Using F5 DNS in the Public Cloud

F5 load-balancers do a lot of things very well, but they’re not good at lying. When you want your F5 DNS to give out IPs that aren’t the ones it’s getting from the LTMs, a bit of persuasion is required…

When you set up an F5 in Azure or AWS, your device only knows about private IPs. Your virtual servers will have IPs like 10.something or 192.168.0.something, probably. And if you’re only talking to other services in your own private virtual network, that’s fine. But you probably want your services to be available to the public Internet. (Especially if you’re using a pricey F5 instead of your cloud provider’s built-in load balancing offering, there’s probably a reason.)

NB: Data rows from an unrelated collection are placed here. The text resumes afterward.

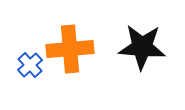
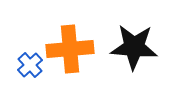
black star: moved 8 px left
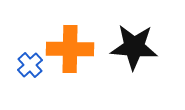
orange cross: rotated 6 degrees clockwise
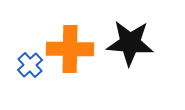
black star: moved 4 px left, 4 px up
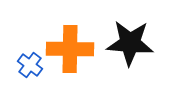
blue cross: rotated 10 degrees counterclockwise
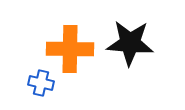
blue cross: moved 11 px right, 18 px down; rotated 25 degrees counterclockwise
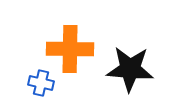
black star: moved 26 px down
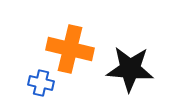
orange cross: rotated 12 degrees clockwise
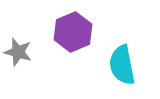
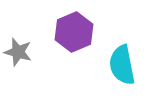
purple hexagon: moved 1 px right
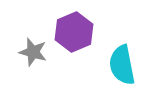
gray star: moved 15 px right
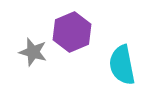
purple hexagon: moved 2 px left
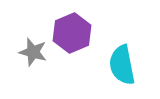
purple hexagon: moved 1 px down
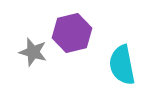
purple hexagon: rotated 9 degrees clockwise
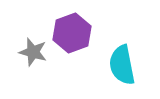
purple hexagon: rotated 6 degrees counterclockwise
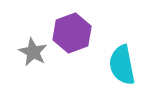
gray star: rotated 12 degrees clockwise
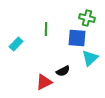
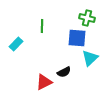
green line: moved 4 px left, 3 px up
black semicircle: moved 1 px right, 1 px down
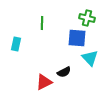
green line: moved 3 px up
cyan rectangle: rotated 32 degrees counterclockwise
cyan triangle: rotated 30 degrees counterclockwise
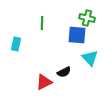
blue square: moved 3 px up
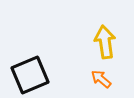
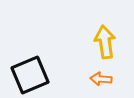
orange arrow: rotated 35 degrees counterclockwise
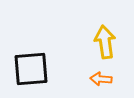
black square: moved 1 px right, 6 px up; rotated 18 degrees clockwise
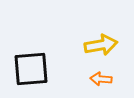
yellow arrow: moved 4 px left, 3 px down; rotated 88 degrees clockwise
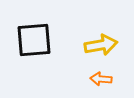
black square: moved 3 px right, 29 px up
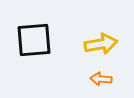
yellow arrow: moved 1 px up
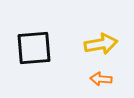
black square: moved 8 px down
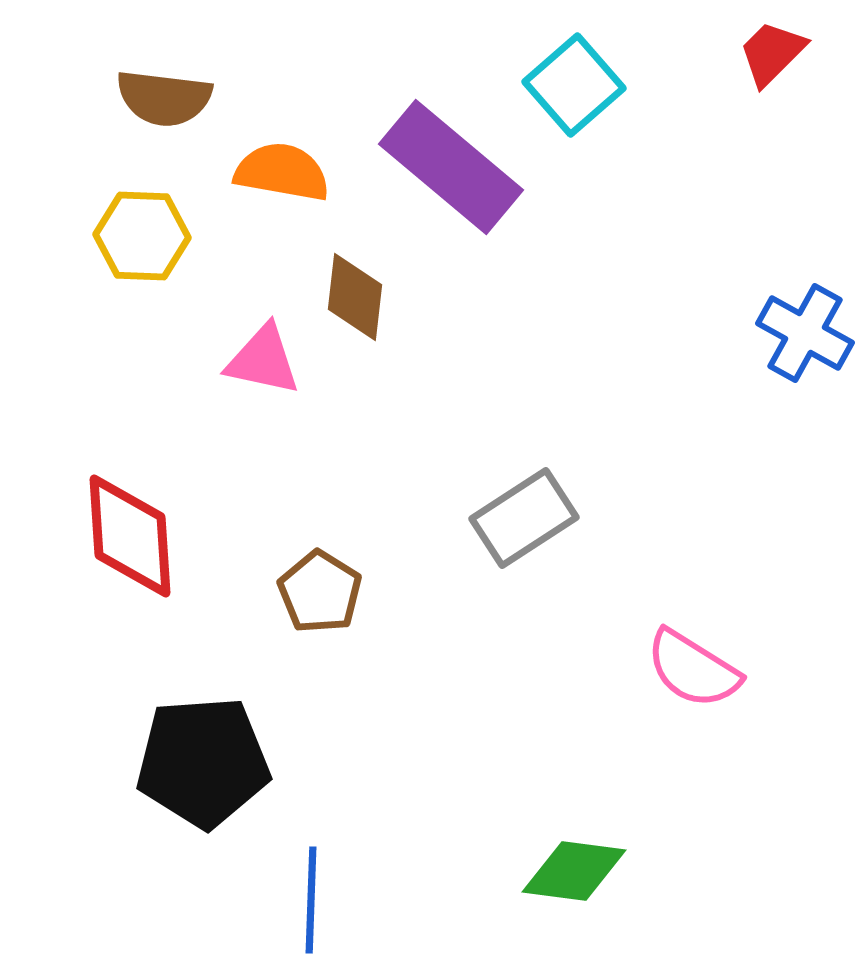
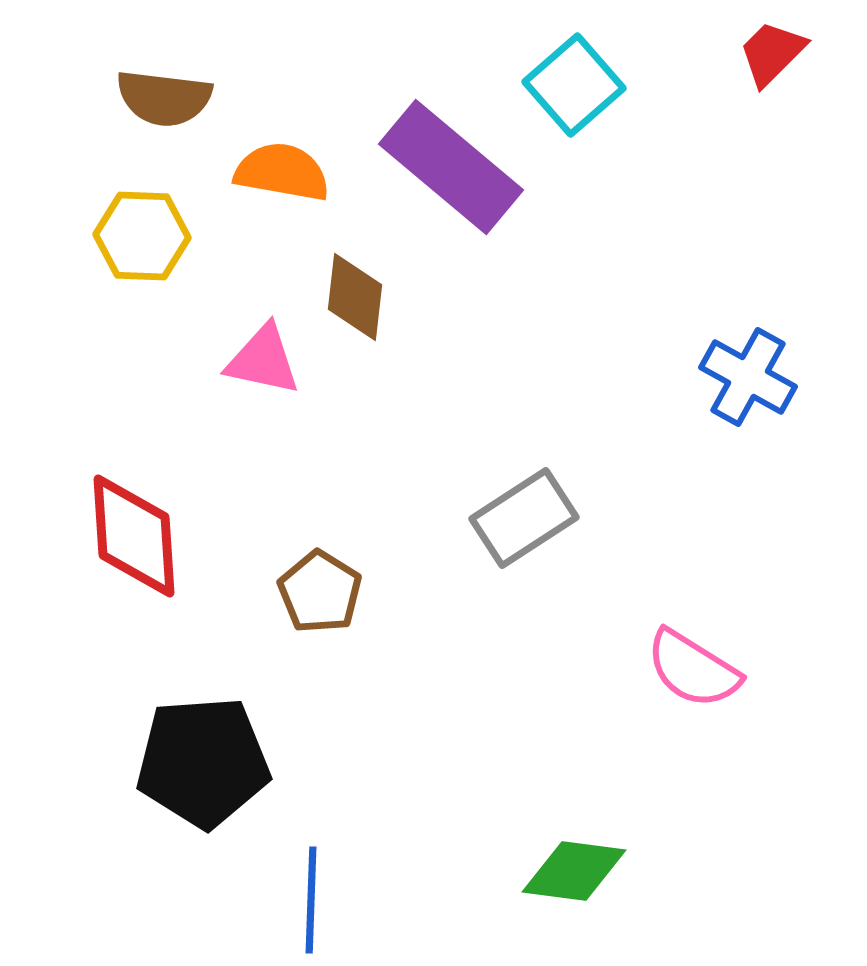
blue cross: moved 57 px left, 44 px down
red diamond: moved 4 px right
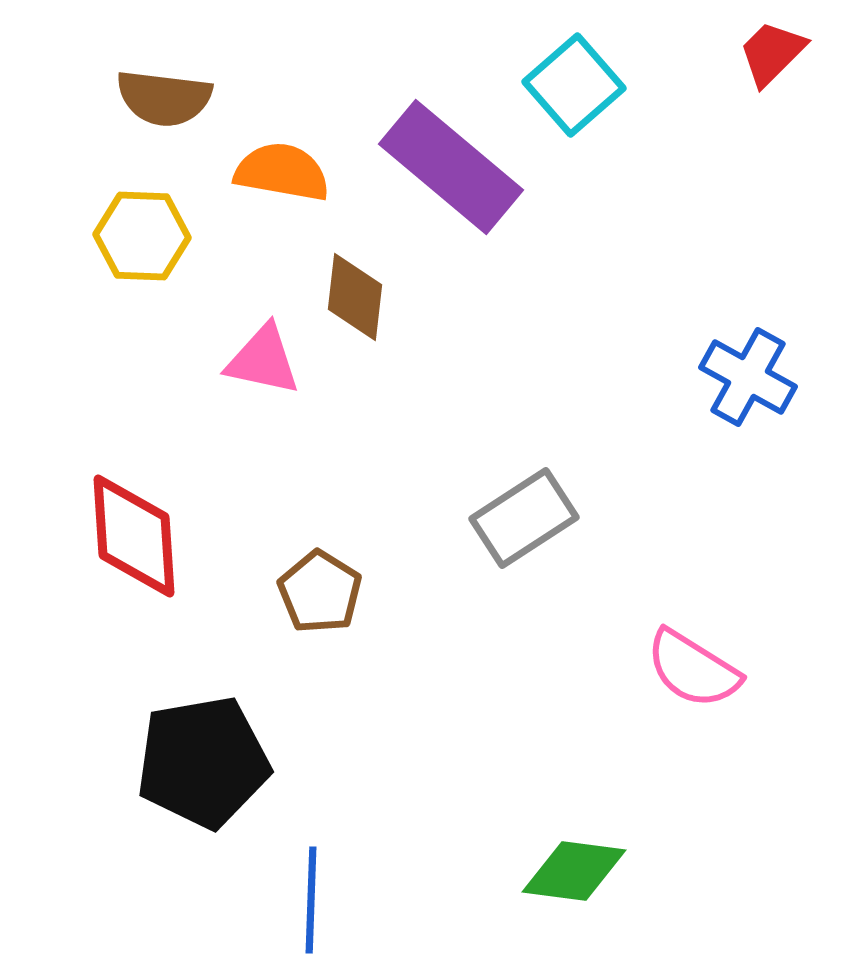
black pentagon: rotated 6 degrees counterclockwise
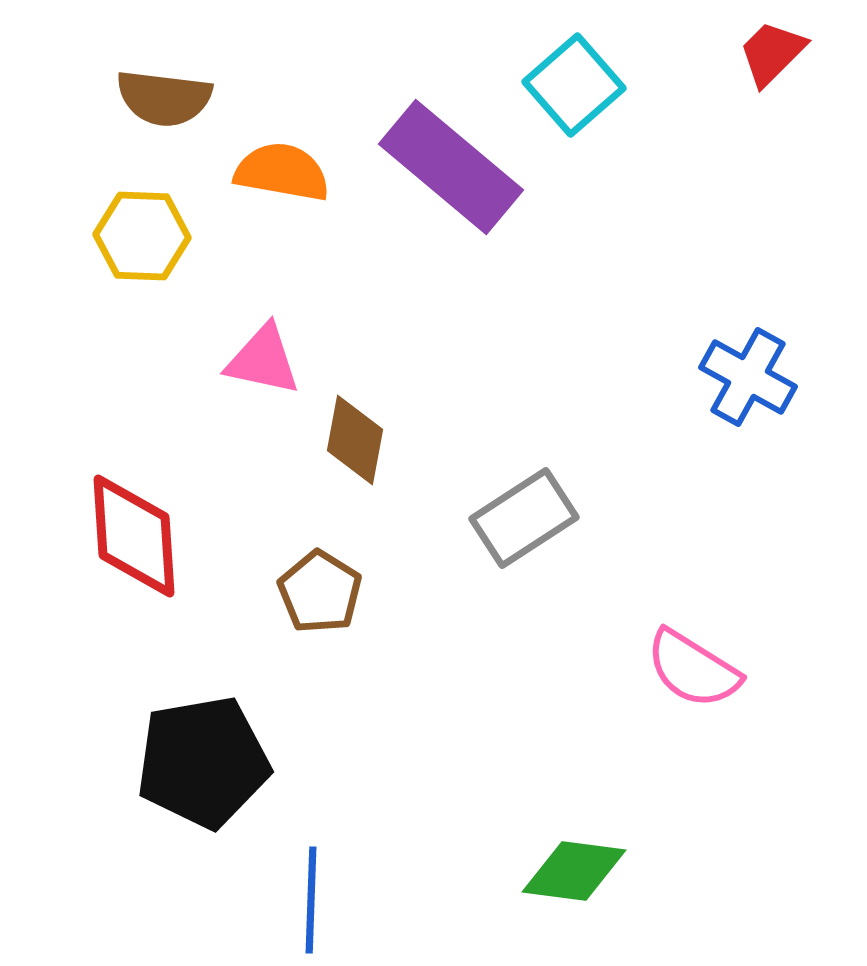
brown diamond: moved 143 px down; rotated 4 degrees clockwise
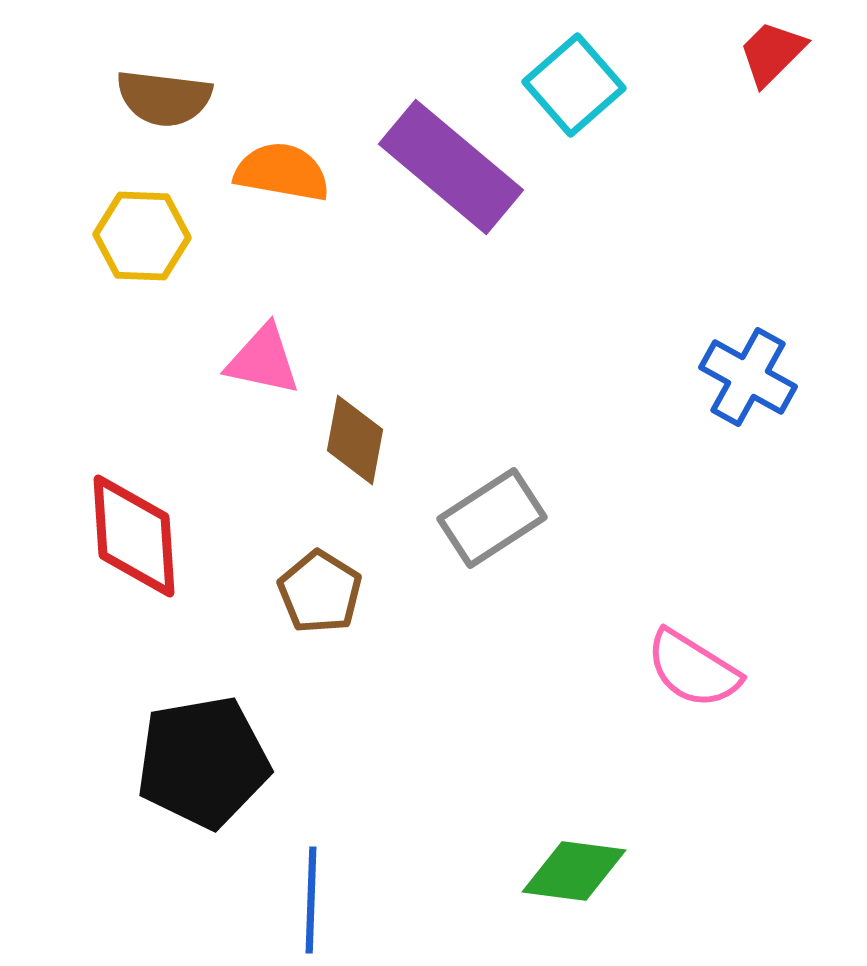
gray rectangle: moved 32 px left
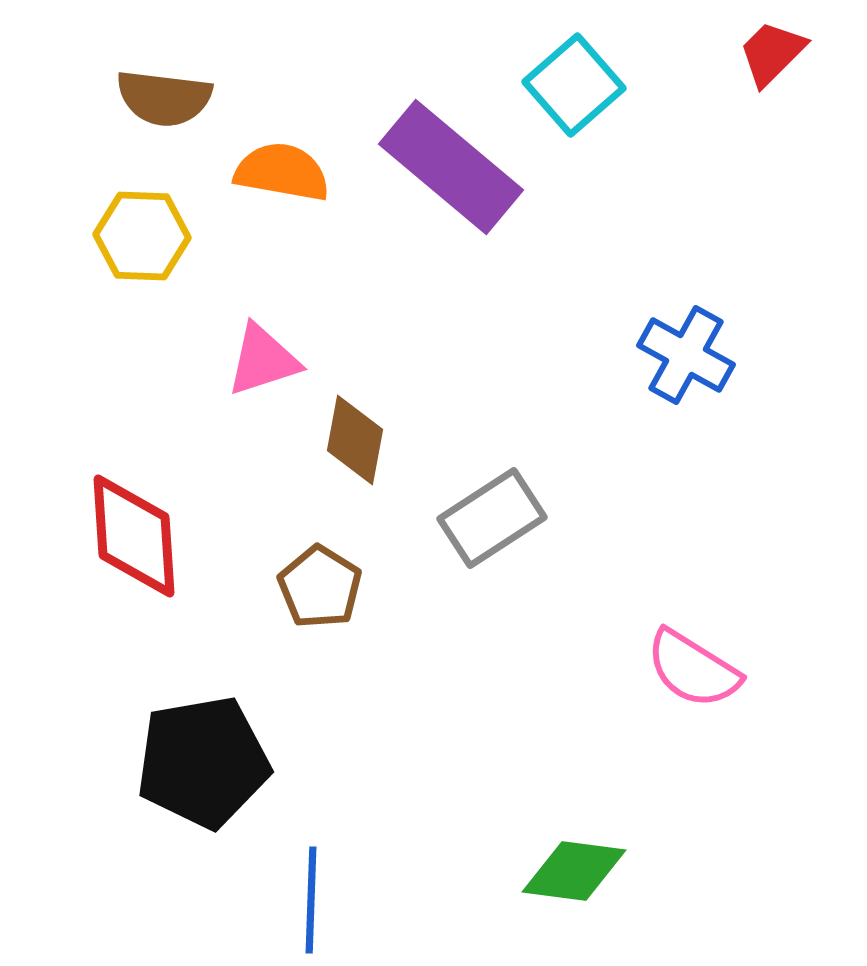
pink triangle: rotated 30 degrees counterclockwise
blue cross: moved 62 px left, 22 px up
brown pentagon: moved 5 px up
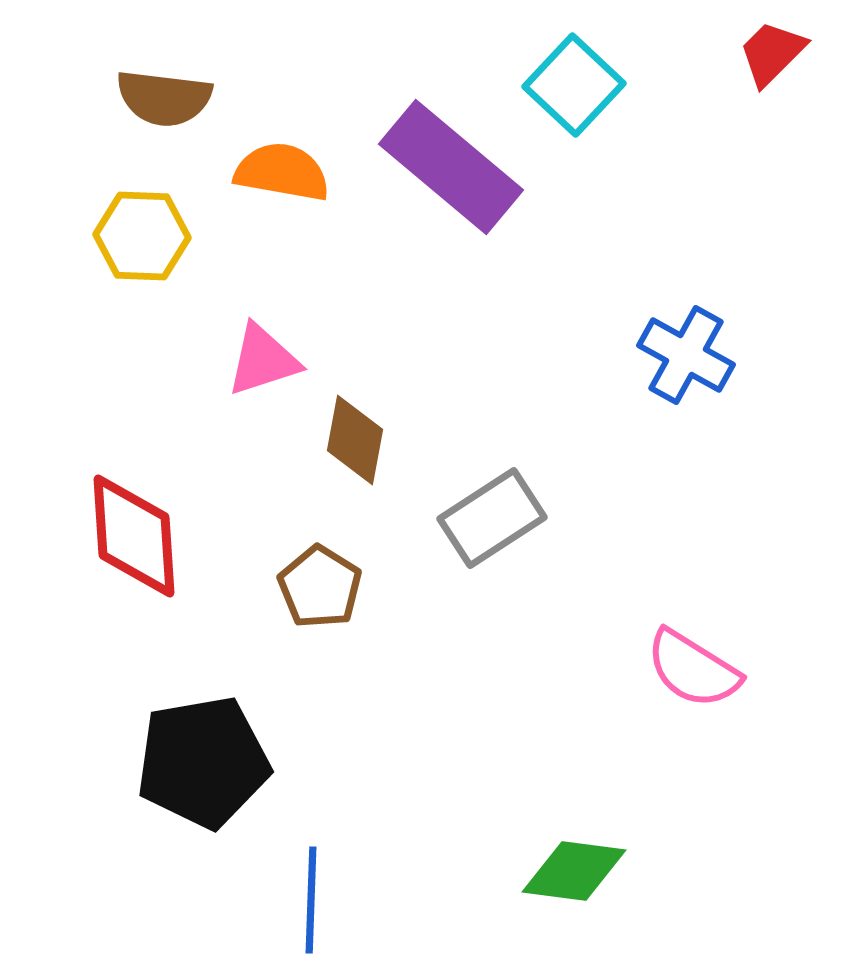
cyan square: rotated 6 degrees counterclockwise
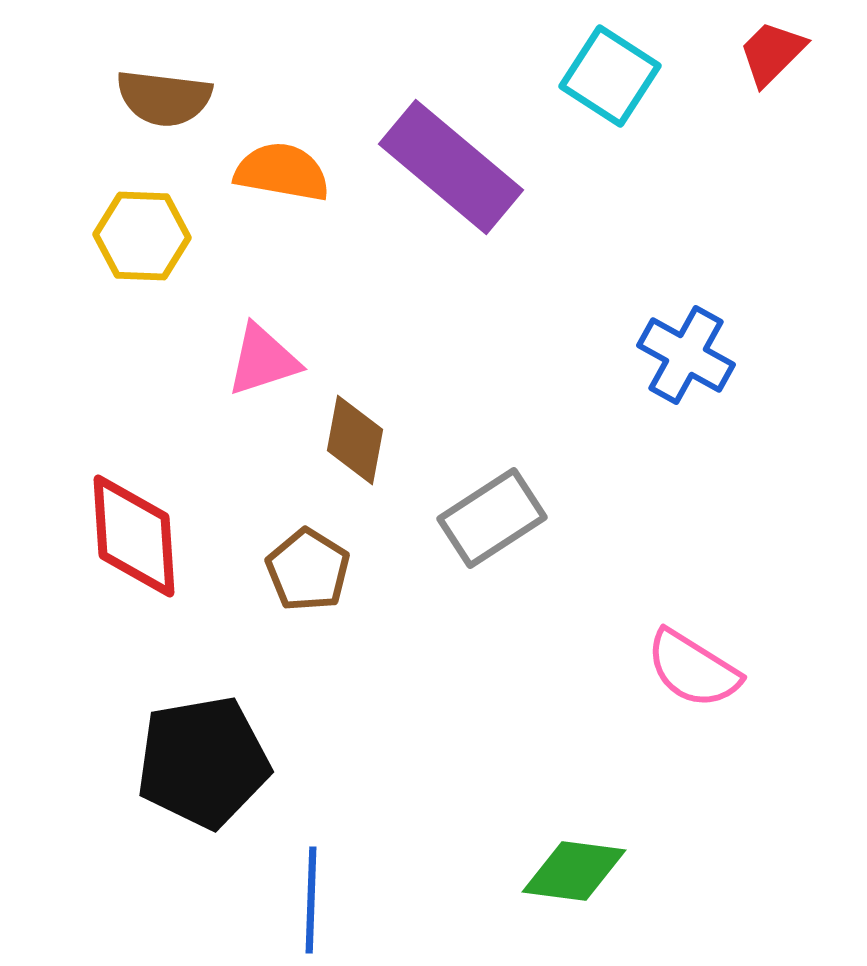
cyan square: moved 36 px right, 9 px up; rotated 10 degrees counterclockwise
brown pentagon: moved 12 px left, 17 px up
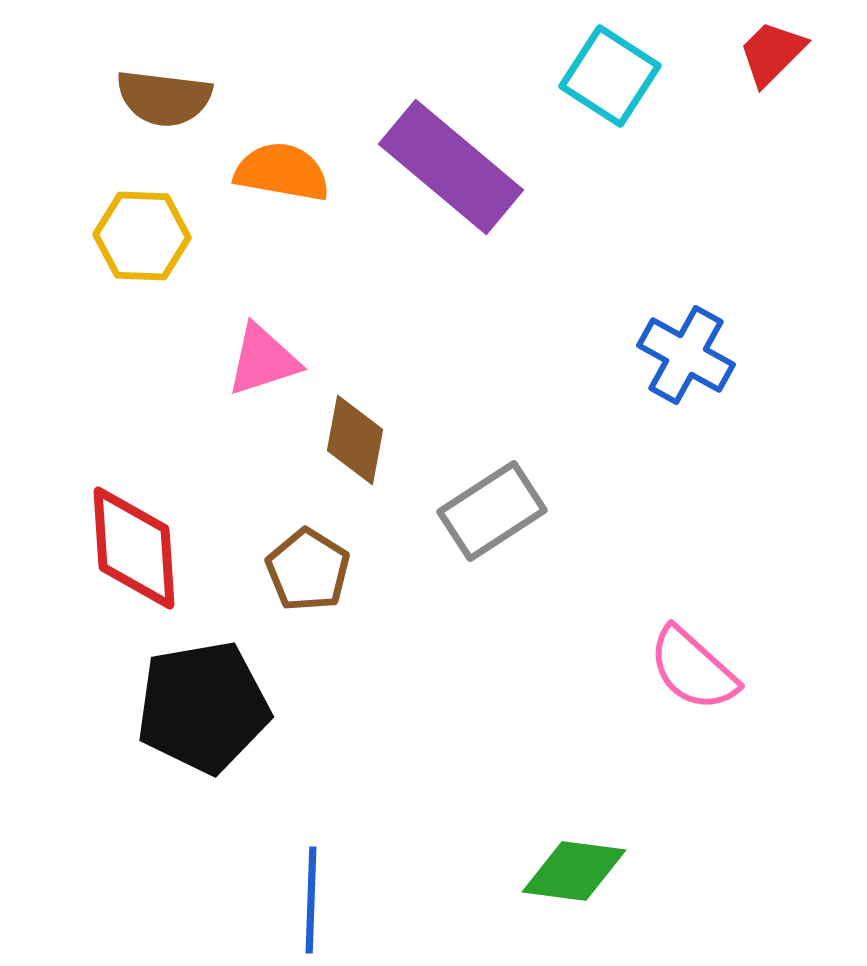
gray rectangle: moved 7 px up
red diamond: moved 12 px down
pink semicircle: rotated 10 degrees clockwise
black pentagon: moved 55 px up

Your F5 DNS will talk to your LTM using iQuery, and DNS will respond with the IP of your virtual server. Which unfortunately is going to be one of those private IPs, which isn’t very useful. The rest of the world can’t (hopefully) talk to your private network.

There are (at least) two ways to work around this.

The one suggested by F5 support to me involves using a feature called “Address Translation”. Makes sense, we’re trying to work with cloud NAT, so a somethingAT seems fitting. There’s a KB article and everything. Essentially, you tell F5 DNS to replace certain IPs with other IPs.

But then there’s another KB article that underplays the down-side of this approach. If you start defining manual address translations, you risk breaking auto-discovery. So all your new LTM objects may not show up in your DNS until you manually re-create them.

We settled on what we believe is a simpler, easier-to-maintain approach. We have to remember to make one additional change when deploying new virtual servers in Azure that need public IPs, but that beats having to make changes for every new VS, period.

We created a DNS iRule that just looks for responses using our private IPs, and rewrites them, thus:

when LB_SELECTED {
  if {[IP::addr [LB::server addr] equals 192.168.0.8]} { host "52.1.2.32" }
  if {[IP::addr [LB::server addr] equals 192.168.0.9]} { host "13.78.1.1" }
  if {[IP::addr [LB::server addr] equals 192.168.0.10]} { host "13.78.3.4" }
}

We applied that DNS iRule to the wide-IPs that have pool members in Azure.

A more elegant approach would probably involve an iRule data group, but so far it doesn’t look like data groups are supported in DNS iRules. (I don’t know why not, they work fine in LTM iRules, but…)

This certainly isn’t overly elegant or fancy, and there may well be edge cases where it doesn’t work. (The first one that comes to mind is if you’re returning more than one record in a query, this will override that.) But for our simple case, it’s cleaner and more maintainable than fiddling around with F5’s own translation features.